- [TASK DETAILS] Please copy every record below exactly and leave out the pictures.

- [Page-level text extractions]
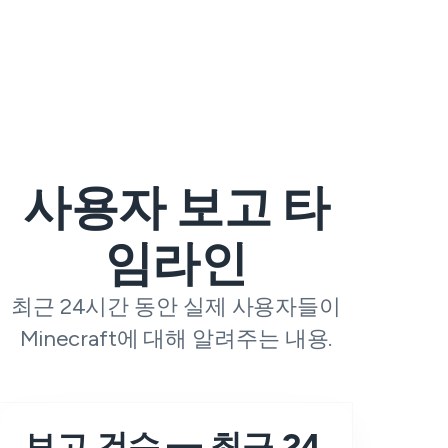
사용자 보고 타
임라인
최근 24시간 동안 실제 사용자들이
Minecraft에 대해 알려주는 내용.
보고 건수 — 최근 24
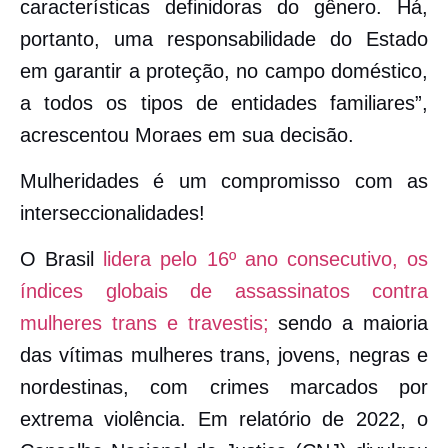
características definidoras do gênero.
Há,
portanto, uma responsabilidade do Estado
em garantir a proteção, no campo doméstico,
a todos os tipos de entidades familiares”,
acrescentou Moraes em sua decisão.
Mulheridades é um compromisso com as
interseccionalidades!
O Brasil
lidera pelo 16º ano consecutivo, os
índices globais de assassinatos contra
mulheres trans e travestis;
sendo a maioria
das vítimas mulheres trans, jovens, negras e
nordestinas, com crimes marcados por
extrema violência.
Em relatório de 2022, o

- [SOLUTION FOR THIS EXERCISE]
사용자 보고 타
임라인
최근 24시간 동안 실제 사용자들이
Minecraft에 대해 알려주는 내용.
보고 건수 — 최근 24
características definidoras do gênero.
Há,
portanto, uma responsabilidade do Estado
em garantir a proteção, no campo doméstico,
a todos os tipos de entidades familiares”,
acrescentou Moraes em sua decisão.
Mulheridades é um compromisso com as
interseccionalidades!
O Brasil
lidera pelo 16º ano consecutivo, os
índices globais de assassinatos contra
mulheres trans e travestis;
sendo a maioria
das vítimas mulheres trans, jovens, negras e
nordestinas, com crimes marcados por
extrema violência.
Em relatório de 2022, o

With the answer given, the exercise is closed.